Task directions ▸
Reply with the data below, repeated exactly in full.

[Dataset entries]
----------------------------------------

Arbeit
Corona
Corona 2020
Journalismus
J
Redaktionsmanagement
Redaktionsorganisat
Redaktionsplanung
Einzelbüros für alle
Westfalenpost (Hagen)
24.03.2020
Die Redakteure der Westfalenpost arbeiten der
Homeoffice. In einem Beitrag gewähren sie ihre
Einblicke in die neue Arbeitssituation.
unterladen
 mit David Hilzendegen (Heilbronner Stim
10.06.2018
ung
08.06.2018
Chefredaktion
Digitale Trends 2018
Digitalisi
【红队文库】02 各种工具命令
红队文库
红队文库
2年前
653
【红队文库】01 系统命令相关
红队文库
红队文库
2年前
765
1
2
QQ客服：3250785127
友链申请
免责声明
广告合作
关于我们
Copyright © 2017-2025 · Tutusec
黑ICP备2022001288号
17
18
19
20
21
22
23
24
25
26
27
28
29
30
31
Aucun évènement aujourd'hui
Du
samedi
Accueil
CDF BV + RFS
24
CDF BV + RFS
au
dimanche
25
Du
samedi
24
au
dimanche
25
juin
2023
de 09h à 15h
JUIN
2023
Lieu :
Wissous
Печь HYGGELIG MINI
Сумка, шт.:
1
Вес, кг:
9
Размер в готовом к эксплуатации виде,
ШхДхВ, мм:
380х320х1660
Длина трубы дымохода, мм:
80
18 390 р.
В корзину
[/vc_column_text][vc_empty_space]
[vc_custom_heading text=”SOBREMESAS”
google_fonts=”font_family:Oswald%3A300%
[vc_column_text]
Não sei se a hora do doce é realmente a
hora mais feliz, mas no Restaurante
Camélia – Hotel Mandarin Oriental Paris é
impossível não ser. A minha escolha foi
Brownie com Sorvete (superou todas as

----------------------------------------

Problem solution ▸
Arbeit
Corona
Corona 2020
Journalismus
J
Redaktionsmanagement
Redaktionsorganisat
Redaktionsplanung
Einzelbüros für alle
Westfalenpost (Hagen)
24.03.2020
Die Redakteure der Westfalenpost arbeiten der
Homeoffice. In einem Beitrag gewähren sie ihre
Einblicke in die neue Arbeitssituation.
unterladen
 mit David Hilzendegen (Heilbronner Stim
10.06.2018
ung
08.06.2018
Chefredaktion
Digitale Trends 2018
Digitalisi
【红队文库】02 各种工具命令
红队文库
红队文库
2年前
653
【红队文库】01 系统命令相关
红队文库
红队文库
2年前
765
1
2
QQ客服：3250785127
友链申请
免责声明
广告合作
关于我们
Copyright © 2017-2025 · Tutusec
黑ICP备2022001288号
17
18
19
20
21
22
23
24
25
26
27
28
29
30
31
Aucun évènement aujourd'hui
Du
samedi
Accueil
CDF BV + RFS
24
CDF BV + RFS
au
dimanche
25
Du
samedi
24
au
dimanche
25
juin
2023
de 09h à 15h
JUIN
2023
Lieu :
Wissous
Печь HYGGELIG MINI
Сумка, шт.:
1
Вес, кг:
9
Размер в готовом к эксплуатации виде,
ШхДхВ, мм:
380х320х1660
Длина трубы дымохода, мм:
80
18 390 р.
В корзину
[/vc_column_text][vc_empty_space]
[vc_custom_heading text=”SOBREMESAS”
google_fonts=”font_family:Oswald%3A300%
[vc_column_text]
Não sei se a hora do doce é realmente a
hora mais feliz, mas no Restaurante
Camélia – Hotel Mandarin Oriental Paris é
impossível não ser. A minha escolha foi
Brownie com Sorvete (superou todas as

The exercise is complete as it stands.